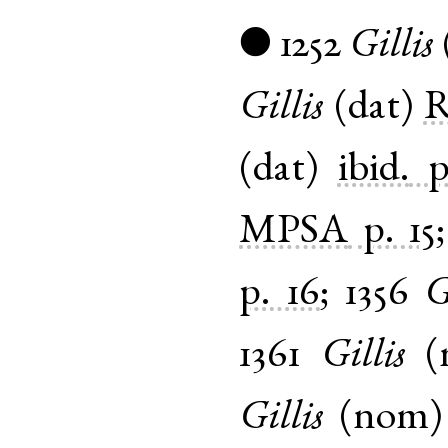
1252
Gillis
●
Gillis
(
dat
)
R
(
dat
)
ibid.
p
MPSA
p. 15
p. 16
;
1356
G
1361
Gillis
(
Gillis
(
nom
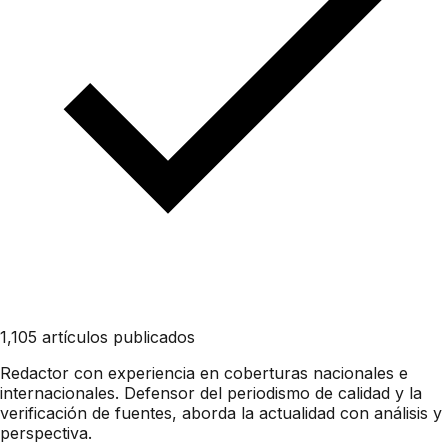
1,105 artículos publicados
Redactor con experiencia en coberturas nacionales e
internacionales. Defensor del periodismo de calidad y la
verificación de fuentes, aborda la actualidad con análisis y
perspectiva.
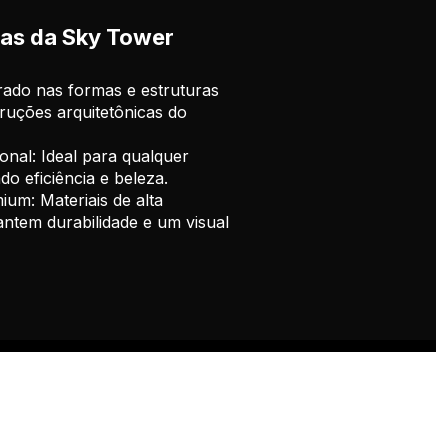
irado nas formas e estruturas
ruções arquitetônicas do
nal: Ideal para qualquer
o eficiência e beleza.
m: Materiais de alta
antem durabilidade e um visual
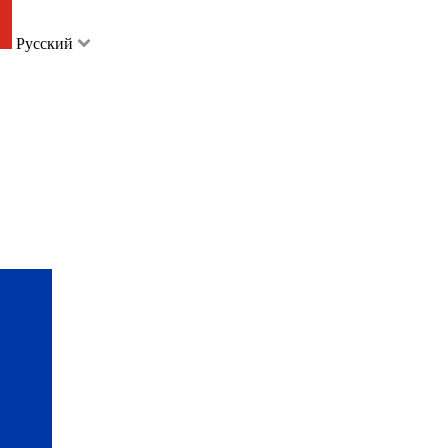
Русский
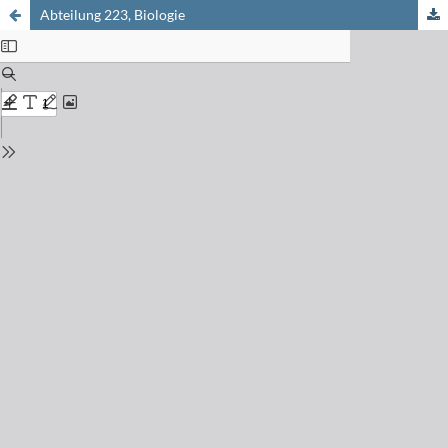
Abteilung 223, Biologie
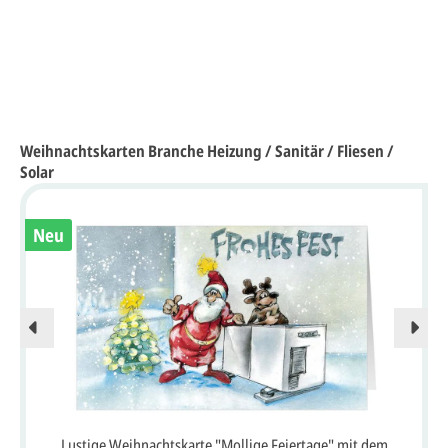
Weihnachtskarten Branche Heizung / Sanitär / Fliesen /
Solar
Neu
Lustige Weihnachtskarte "Mollige Feiertage" mit dem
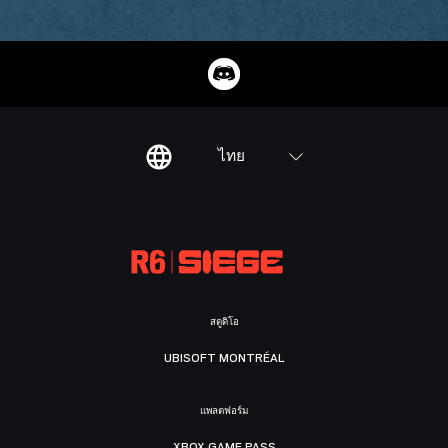
ไทย
สตูดิโอ
UBISOFT MONTRÉAL
แพลตฟอร์ม
XBOX GAME PASS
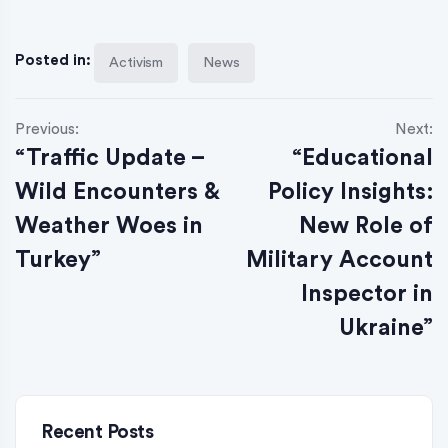
Posted in:
Activism
News
Previous:
Next:
“Traffic Update –
“Educational
Wild Encounters &
Policy Insights:
Weather Woes in
New Role of
Turkey”
Military Account
Inspector in
Ukraine”
Recent Posts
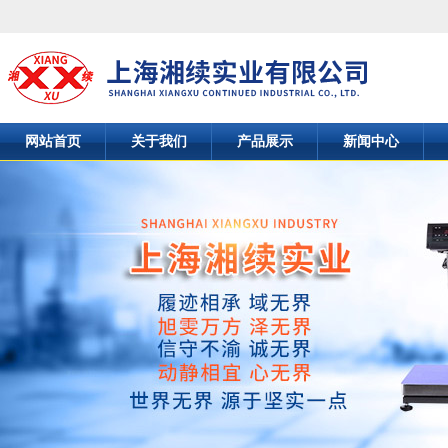
网站首页
关于我们
产品展示
新闻中心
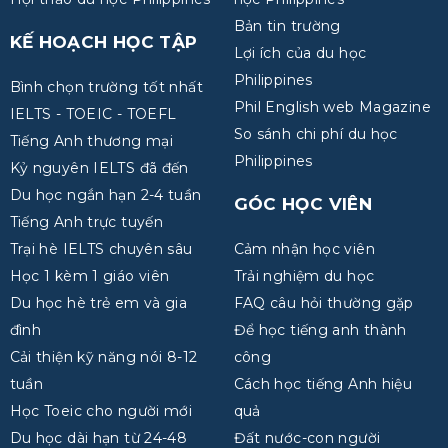
Bản tin trường
KẾ HOẠCH HỌC TẬP
Lợi ích của du học
Philippines
Bình chọn trường tốt nhất
Phil English web Magazine
IELTS - TOEIC - TOEFL
So sánh chi phí du học
Tiếng Anh thương mại
Philippines
Kỷ nguyên IELTS đã đến
Du học ngắn hạn 2-4 tuần
GÓC HỌC VIÊN
Tiếng Anh trực tuyến
Trại hè IELTS chuyên sâu
Cảm nhận học viên
Học 1 kèm 1 giáo viên
Trải nghiệm du học
Du học hè trẻ em và gia
FAQ câu hỏi thường gặp
đình
Để học tiếng anh thành
Cải thiện kỹ năng nói 8-12
công
tuần
Cách học tiếng Anh hiệu
Học Toeic cho người mới
quả
Du học dài hạn từ 24-48
Đất nước-con người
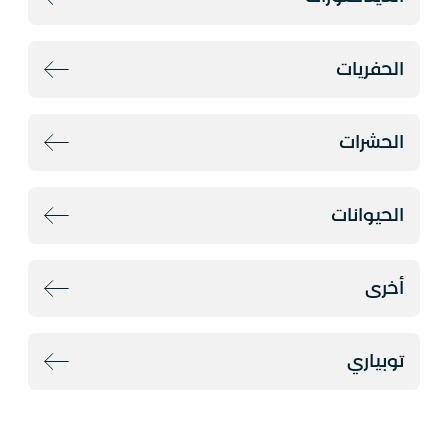
الحفريات
الحشرات
الحيوانات
أخرى
توبياري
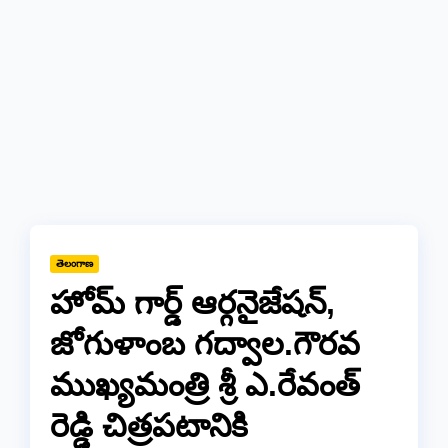
తెలంగాణ
హోమ్ గార్డ్ ఆర్గనైజేషన్,
జోగుళాంబ గద్వాల.గౌరవ
ముఖ్యమంత్రి శ్రీ ఎ.రేవంత్
రెడ్డి చిత్రపటానికి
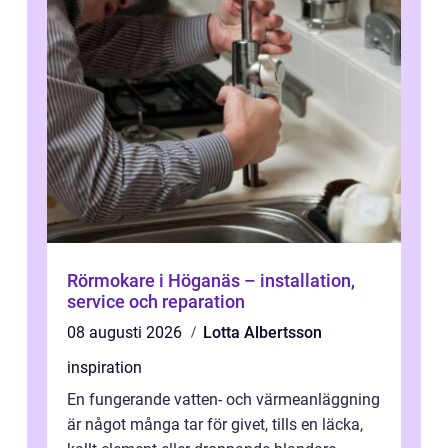
Rörmokare i Höganäs – installation,
service och reparation
08 augusti 2026
Lotta Albertsson
inspiration
En fungerande vatten- och värmeanläggning
är något många tar för givet, tills en läcka,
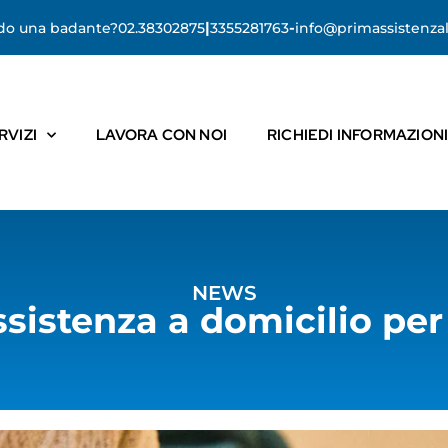
|
-
ndo una badante?
02.38302875
3355281763
info@primassistenzal
RVIZI
LAVORA CON NOI
RICHIEDI INFORMAZION
NEWS
sistenza a domicilio per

—————

Try it: With pictures left out, transcribe each line from the one containing "Phil English web Magazine" through the end of the data, both ends included.

Answer below:
Phil English web Magazine
IELTS - TOEIC - TOEFL
So sánh chi phí du học
Tiếng Anh thương mại
Philippines
Kỷ nguyên IELTS đã đến
Du học ngắn hạn 2-4 tuần
GÓC HỌC VIÊN
Tiếng Anh trực tuyến
Trại hè IELTS chuyên sâu
Cảm nhận học viên
Học 1 kèm 1 giáo viên
Trải nghiệm du học
Du học hè trẻ em và gia
FAQ câu hỏi thường gặp
đình
Để học tiếng anh thành
Cải thiện kỹ năng nói 8-12
công
tuần
Cách học tiếng Anh hiệu
Học Toeic cho người mới
quả
Du học dài hạn từ 24-48
Đất nước-con người
الحفريات
الحشرات
الحيوانات
أخرى
توبياري
తెలంగాణ
హోమ్ గార్డ్ ఆర్గనైజేషన్,
జోగుళాంబ గద్వాల.గౌరవ
ముఖ్యమంత్రి శ్రీ ఎ.రేవంత్
రెడ్డి చిత్రపటానికి
Rörmokare i Höganäs – installation,
service och reparation
08 augusti 2026
Lotta Albertsson
inspiration
En fungerande vatten- och värmeanläggning
är något många tar för givet, tills en läcka,
|
-
ndo una badante?
02.38302875
3355281763
info@primassistenzal
RVIZI
LAVORA CON NOI
RICHIEDI INFORMAZION
NEWS
sistenza a domicilio per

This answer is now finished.